**Problem requirements**
The reply should contain only the lines from the start of the records through the line with "мастер-спальни предусмот", reproduced verbatim and without pictures.

**Collected data**

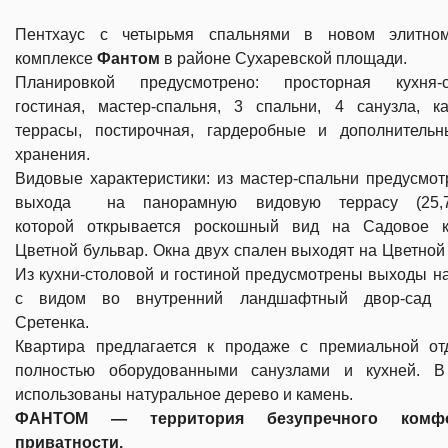
Пентхаус с четырьмя спальнями в новом элитно
комплексе
Фантом
в районе Сухаревской площади.
Планировкой предусмотрено: просторная кухня-с
гостиная, мастер-спальня, 3 спальни, 4 санузла, ка
террасы, постирочная, гардеробные и дополнитель
хранения.
Видовые характеристики: из
мастер-спальни предусмот
выхода на панорамную видовую террасу (25,7
которой открывается роскошный вид на Садовое 
Цветной бульвар. Окна двух спален выходят на Цветной
Из кухни-столовой и гостиной предусмотрены выходы н
с видом во внутренний ландшафтный двор-сад 
Сретенка.
Квартира предлагается к продаже с премиальной от
полностью оборудованными санузлами и кухней. В
использованы натуральное дерево и камень.
ФАНТОМ — территория безупречного комф
приватности.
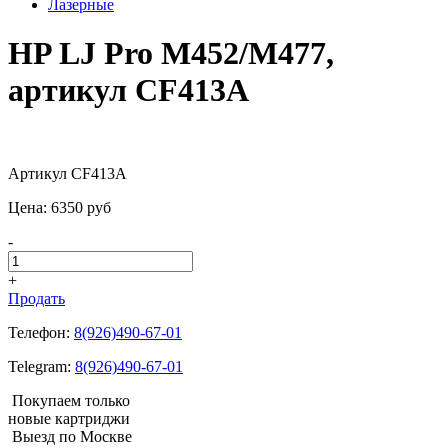
Лазерные
HP LJ Pro M452/M477,
артикул CF413A
Артикул CF413A
Цена:
6350
pуб
-
+
Продать
Телефон:
8(926)490-67-01
Telegram:
8(926)490-67-01
Покупаем только
новые картриджи
Выезд по Москве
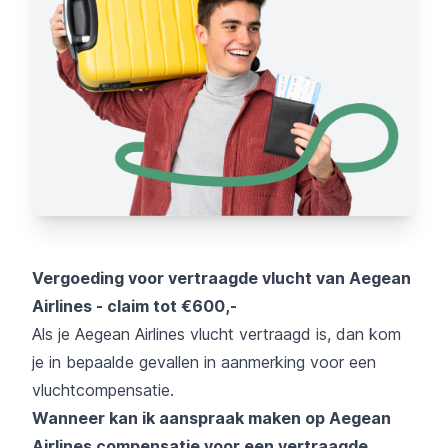
Vergoeding voor vertraagde vlucht van Aegean
Airlines - claim tot €600,-
Als je Aegean Airlines vlucht vertraagd is, dan kom
je in bepaalde gevallen in aanmerking voor een
vluchtcompensatie.
Wanneer kan ik aanspraak maken op Aegean
Airlines compensatie voor een vertraagde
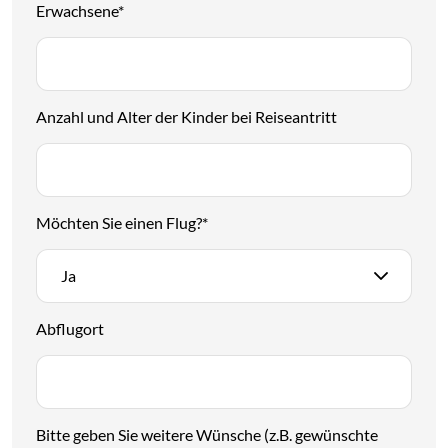
Erwachsene
*
Anzahl und Alter der Kinder bei Reiseantritt
Möchten Sie einen Flug?
*
Ja
Abflugort
Bitte geben Sie weitere Wünsche (z.B. gewünschte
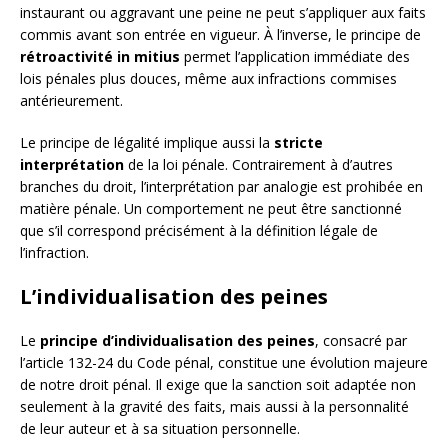
instaurant ou aggravant une peine ne peut s’appliquer aux faits
commis avant son entrée en vigueur. À l’inverse, le principe de
rétroactivité in mitius
permet l’application immédiate des
lois pénales plus douces, même aux infractions commises
antérieurement.
Le principe de légalité implique aussi la
stricte
interprétation
de la loi pénale. Contrairement à d’autres
branches du droit, l’interprétation par analogie est prohibée en
matière pénale. Un comportement ne peut être sanctionné
que s’il correspond précisément à la définition légale de
l’infraction.
L’individualisation des peines
Le
principe d’individualisation des peines
, consacré par
l’article 132-24 du Code pénal, constitue une évolution majeure
de notre droit pénal. Il exige que la sanction soit adaptée non
seulement à la gravité des faits, mais aussi à la personnalité
de leur auteur et à sa situation personnelle.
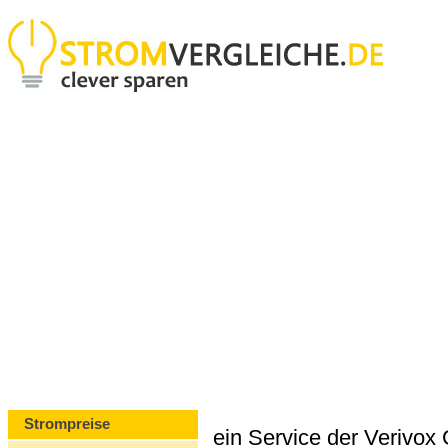
Strompreise
ein Service der Verivo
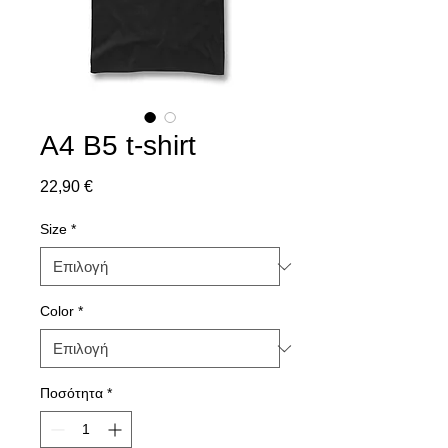
A4 B5 t-shirt
Τιμή
22,90 €
Size
*
Color
*
Ποσότητα
*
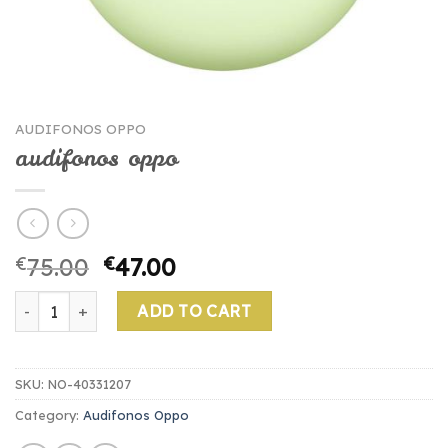
AUDIFONOS OPPO
audifonos oppo
€
75.00
€
47.00
audifonos oppo quantity
ADD TO CART
SKU:
NO-40331207
Category:
Audifonos Oppo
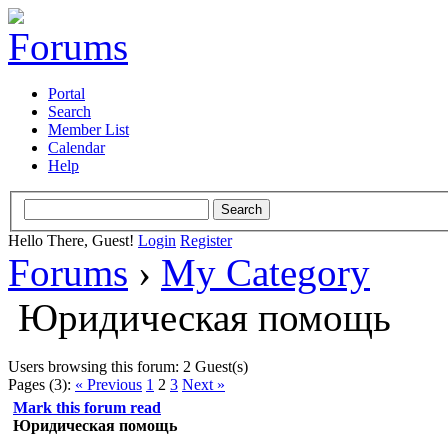
Portal
Search
Member List
Calendar
Help
Hello There, Guest!
Login
Register
Forums
›
My Category
Юридическая помощь
Users browsing this forum: 2 Guest(s)
Pages (3):
« Previous
1
2
3
Next »
Mark this forum read
Юридическая помощь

**Answer box**
Пентхаус с четырьмя спальнями в новом элитно
комплексе
Фантом
в районе Сухаревской площади.
Планировкой предусмотрено: просторная кухня-с
гостиная, мастер-спальня, 3 спальни, 4 санузла, ка
террасы, постирочная, гардеробные и дополнитель
хранения.
Видовые характеристики: из
мастер-спальни предусмот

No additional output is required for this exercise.